**WHAT TO WORK ON:** Could the entries below be reproduced exactly, with the images removed?
═════ RECORDS FOR THE EXERCISE ═════
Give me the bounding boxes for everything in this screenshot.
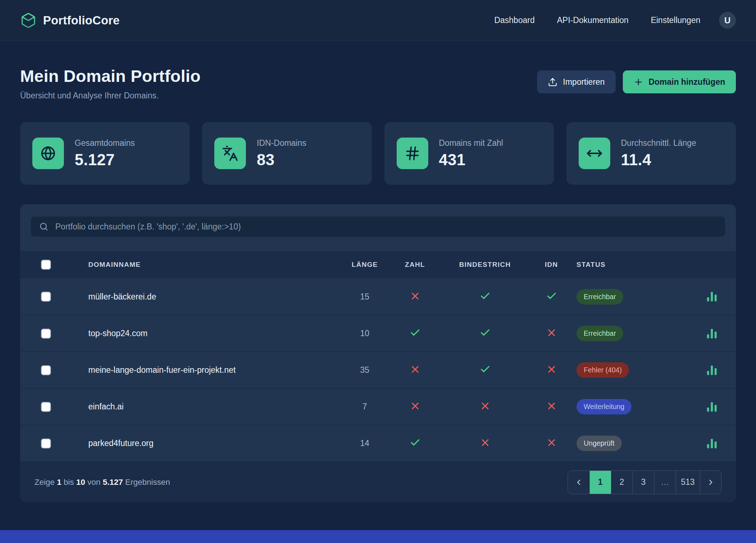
user-avatar[interactable]: U <box>719 12 736 29</box>
domain-length: 14 <box>343 438 386 448</box>
pagination-ellipsis: … <box>654 471 676 494</box>
pagination-prev-button[interactable] <box>568 471 589 494</box>
row-checkbox[interactable] <box>41 365 51 375</box>
row-checkbox[interactable] <box>41 402 51 412</box>
stat-text: IDN-Domains83 <box>257 138 306 169</box>
results-summary: Zeige 1 bis 10 von 5.127 Ergebnissen <box>34 478 170 487</box>
stat-label: Gesamtdomains <box>75 138 135 148</box>
row-checkbox[interactable] <box>41 438 51 449</box>
stats-action-button[interactable] <box>699 327 725 340</box>
domain-name: müller-bäckerei.de <box>88 292 343 302</box>
search-input[interactable] <box>55 222 717 232</box>
check-icon <box>546 291 557 302</box>
table-row: parked4future.org14Ungeprüft <box>20 425 736 461</box>
x-icon <box>546 327 557 338</box>
status-badge: Ungeprüft <box>577 436 622 451</box>
stat-label: Domains mit Zahl <box>439 138 503 148</box>
stat-text: Gesamtdomains5.127 <box>75 138 135 169</box>
bar-chart-icon <box>705 437 718 450</box>
stat-card-4: Durchschnittl. Länge11.4 <box>566 122 736 185</box>
row-checkbox[interactable] <box>41 329 51 339</box>
search-icon <box>39 222 49 232</box>
status-cell: Erreichbar <box>577 289 699 305</box>
app: { "brand": { "name": "PortfolioCore" }, … <box>0 0 756 543</box>
select-all-checkbox[interactable] <box>41 260 51 270</box>
stat-card-1: Gesamtdomains5.127 <box>20 122 190 185</box>
column-header-laenge: LÄNGE <box>343 261 386 269</box>
status-badge: Weiterleitung <box>577 399 631 414</box>
table-row: einfach.ai7Weiterleitung <box>20 388 736 425</box>
row-checkbox[interactable] <box>41 292 51 302</box>
row-select-cell <box>31 329 88 339</box>
row-select-cell <box>31 365 88 375</box>
page-subtitle: Übersicht und Analyse Ihrer Domains. <box>20 91 201 101</box>
brand-logo[interactable]: PortfolioCore <box>20 12 120 29</box>
x-icon <box>410 291 421 302</box>
pagination-page-513[interactable]: 513 <box>676 471 700 494</box>
stat-label: IDN-Domains <box>257 138 306 148</box>
table-header: DOMAINNAMELÄNGEZAHLBINDESTRICHIDNSTATUS <box>20 251 736 278</box>
pagination-page-2[interactable]: 2 <box>611 471 633 494</box>
results-text: Zeige <box>34 478 57 487</box>
pagination: 123…513 <box>568 470 722 494</box>
check-icon <box>480 364 491 375</box>
status-cell: Weiterleitung <box>577 399 699 414</box>
stat-text: Domains mit Zahl431 <box>439 138 503 169</box>
globe-icon <box>40 145 56 162</box>
select-all-cell <box>31 260 88 270</box>
x-icon <box>546 437 557 448</box>
domain-length: 10 <box>343 329 386 338</box>
idn-indicator <box>526 437 577 450</box>
check-icon <box>410 437 421 448</box>
stats-action-button[interactable] <box>699 364 725 377</box>
brand-name: PortfolioCore <box>43 14 120 27</box>
stat-value: 83 <box>257 151 306 169</box>
stat-card-2: IDN-Domains83 <box>202 122 372 185</box>
search-section <box>20 204 736 251</box>
domain-name: einfach.ai <box>88 402 343 412</box>
stats-row: Gesamtdomains5.127IDN-Domains83Domains m… <box>0 122 756 185</box>
domain-name: meine-lange-domain-fuer-ein-projekt.net <box>88 365 343 375</box>
column-header-idn: IDN <box>526 261 577 269</box>
stats-action-button[interactable] <box>699 400 725 413</box>
zahl-indicator <box>386 291 444 303</box>
status-badge: Fehler (404) <box>577 362 629 378</box>
status-cell: Fehler (404) <box>577 362 699 378</box>
table-row: top-shop24.com10Erreichbar <box>20 315 736 352</box>
stat-icon-tile <box>32 138 64 169</box>
hash-icon <box>404 145 421 162</box>
status-cell: Ungeprüft <box>577 436 699 451</box>
x-icon <box>410 400 421 412</box>
pagination-page-3[interactable]: 3 <box>633 471 654 494</box>
domain-length: 7 <box>343 402 386 412</box>
zahl-indicator <box>386 364 444 376</box>
row-select-cell <box>31 292 88 302</box>
pagination-page-1[interactable]: 1 <box>589 471 611 494</box>
box-logo-icon <box>20 12 37 29</box>
nav-item-dashboard[interactable]: Dashboard <box>494 15 535 25</box>
x-icon <box>546 400 557 412</box>
table-row: meine-lange-domain-fuer-ein-projekt.net3… <box>20 352 736 388</box>
top-navigation-bar: PortfolioCore DashboardAPI-Dokumentation… <box>0 0 756 41</box>
page-title: Mein Domain Portfolio <box>20 66 201 86</box>
zahl-indicator <box>386 327 444 340</box>
results-count: 1 <box>57 478 62 487</box>
nav-item-einstellungen[interactable]: Einstellungen <box>651 15 700 25</box>
arrows-horizontal-icon <box>586 145 603 162</box>
add-domain-button[interactable]: Domain hinzufügen <box>623 70 736 93</box>
stat-icon-tile <box>214 138 246 169</box>
stats-action-button[interactable] <box>699 437 725 450</box>
stats-action-button[interactable] <box>699 290 725 303</box>
bar-chart-icon <box>705 364 718 377</box>
import-button[interactable]: Importieren <box>537 70 615 93</box>
bar-chart-icon <box>705 327 718 340</box>
bindestrich-indicator <box>444 437 526 450</box>
page-actions: Importieren Domain hinzufügen <box>537 70 736 93</box>
stat-value: 11.4 <box>621 151 696 169</box>
stat-icon-tile <box>579 138 610 169</box>
bindestrich-indicator <box>444 400 526 413</box>
stat-value: 5.127 <box>75 151 135 169</box>
bindestrich-indicator <box>444 291 526 303</box>
nav-item-api-dokumentation[interactable]: API-Dokumentation <box>557 15 628 25</box>
pagination-next-button[interactable] <box>700 471 721 494</box>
═════
**OUTPUT FOR THIS EXERCISE:**
Give me the bounding boxes for everything in this screenshot.
user-avatar[interactable]: U <box>719 12 736 29</box>
domain-length: 14 <box>343 438 386 448</box>
pagination-ellipsis: … <box>654 471 676 494</box>
pagination-prev-button[interactable] <box>568 471 589 494</box>
row-checkbox[interactable] <box>41 365 51 375</box>
row-checkbox[interactable] <box>41 402 51 412</box>
stat-text: IDN-Domains83 <box>257 138 306 169</box>
results-summary: Zeige 1 bis 10 von 5.127 Ergebnissen <box>34 478 170 487</box>
stat-label: Gesamtdomains <box>75 138 135 148</box>
row-checkbox[interactable] <box>41 438 51 449</box>
stats-action-button[interactable] <box>699 327 725 340</box>
domain-name: müller-bäckerei.de <box>88 292 343 302</box>
search-input[interactable] <box>55 222 717 232</box>
check-icon <box>546 291 557 302</box>
table-row: parked4future.org14Ungeprüft <box>20 425 736 461</box>
x-icon <box>546 327 557 338</box>
status-badge: Ungeprüft <box>577 436 622 451</box>
stat-label: Domains mit Zahl <box>439 138 503 148</box>
stat-text: Gesamtdomains5.127 <box>75 138 135 169</box>
bar-chart-icon <box>705 437 718 450</box>
stat-card-4: Durchschnittl. Länge11.4 <box>566 122 736 185</box>
row-checkbox[interactable] <box>41 329 51 339</box>
search-icon <box>39 222 49 232</box>
status-cell: Erreichbar <box>577 289 699 305</box>
app: { "brand": { "name": "PortfolioCore" }, … <box>0 0 756 543</box>
select-all-checkbox[interactable] <box>41 260 51 270</box>
stat-card-1: Gesamtdomains5.127 <box>20 122 190 185</box>
column-header-laenge: LÄNGE <box>343 261 386 269</box>
status-badge: Weiterleitung <box>577 399 631 414</box>
table-row: einfach.ai7Weiterleitung <box>20 388 736 425</box>
row-checkbox[interactable] <box>41 292 51 302</box>
row-select-cell <box>31 329 88 339</box>
row-select-cell <box>31 365 88 375</box>
page-subtitle: Übersicht und Analyse Ihrer Domains. <box>20 91 201 101</box>
brand-logo[interactable]: PortfolioCore <box>20 12 120 29</box>
x-icon <box>410 291 421 302</box>
pagination-page-513[interactable]: 513 <box>676 471 700 494</box>
stat-label: IDN-Domains <box>257 138 306 148</box>
table-header: DOMAINNAMELÄNGEZAHLBINDESTRICHIDNSTATUS <box>20 251 736 278</box>
pagination-page-2[interactable]: 2 <box>611 471 633 494</box>
results-text: Zeige <box>34 478 57 487</box>
pagination: 123…513 <box>568 470 722 494</box>
check-icon <box>480 364 491 375</box>
status-cell: Weiterleitung <box>577 399 699 414</box>
stat-text: Domains mit Zahl431 <box>439 138 503 169</box>
globe-icon <box>40 145 56 162</box>
select-all-cell <box>31 260 88 270</box>
x-icon <box>546 437 557 448</box>
domain-length: 10 <box>343 329 386 338</box>
idn-indicator <box>526 437 577 450</box>
check-icon <box>410 437 421 448</box>
stats-action-button[interactable] <box>699 364 725 377</box>
brand-name: PortfolioCore <box>43 14 120 27</box>
stat-value: 83 <box>257 151 306 169</box>
stat-card-2: IDN-Domains83 <box>202 122 372 185</box>
search-section <box>20 204 736 251</box>
domain-name: einfach.ai <box>88 402 343 412</box>
stats-row: Gesamtdomains5.127IDN-Domains83Domains m… <box>0 122 756 185</box>
domain-name: meine-lange-domain-fuer-ein-projekt.net <box>88 365 343 375</box>
column-header-idn: IDN <box>526 261 577 269</box>
stats-action-button[interactable] <box>699 400 725 413</box>
zahl-indicator <box>386 291 444 303</box>
status-badge: Fehler (404) <box>577 362 629 378</box>
status-cell: Fehler (404) <box>577 362 699 378</box>
table-row: top-shop24.com10Erreichbar <box>20 315 736 352</box>
stat-icon-tile <box>32 138 64 169</box>
hash-icon <box>404 145 421 162</box>
status-cell: Ungeprüft <box>577 436 699 451</box>
x-icon <box>410 400 421 412</box>
pagination-page-3[interactable]: 3 <box>633 471 654 494</box>
domain-length: 7 <box>343 402 386 412</box>
zahl-indicator <box>386 364 444 376</box>
row-select-cell <box>31 292 88 302</box>
pagination-page-1[interactable]: 1 <box>589 471 611 494</box>
box-logo-icon <box>20 12 37 29</box>
nav-item-dashboard[interactable]: Dashboard <box>494 15 535 25</box>
x-icon <box>546 400 557 412</box>
table-row: meine-lange-domain-fuer-ein-projekt.net3… <box>20 352 736 388</box>
top-navigation-bar: PortfolioCore DashboardAPI-Dokumentation… <box>0 0 756 41</box>
page-title: Mein Domain Portfolio <box>20 66 201 86</box>
zahl-indicator <box>386 327 444 340</box>
results-count: 1 <box>57 478 62 487</box>
nav-item-einstellungen[interactable]: Einstellungen <box>651 15 700 25</box>
arrows-horizontal-icon <box>586 145 603 162</box>
add-domain-button[interactable]: Domain hinzufügen <box>623 70 736 93</box>
stat-icon-tile <box>214 138 246 169</box>
stats-action-button[interactable] <box>699 437 725 450</box>
stats-action-button[interactable] <box>699 290 725 303</box>
bar-chart-icon <box>705 364 718 377</box>
import-button[interactable]: Importieren <box>537 70 615 93</box>
bar-chart-icon <box>705 327 718 340</box>
bindestrich-indicator <box>444 437 526 450</box>
page-actions: Importieren Domain hinzufügen <box>537 70 736 93</box>
stat-value: 11.4 <box>621 151 696 169</box>
stat-icon-tile <box>579 138 610 169</box>
bindestrich-indicator <box>444 400 526 413</box>
stat-value: 5.127 <box>75 151 135 169</box>
bindestrich-indicator <box>444 291 526 303</box>
nav-item-api-dokumentation[interactable]: API-Dokumentation <box>557 15 628 25</box>
pagination-next-button[interactable] <box>700 471 721 494</box>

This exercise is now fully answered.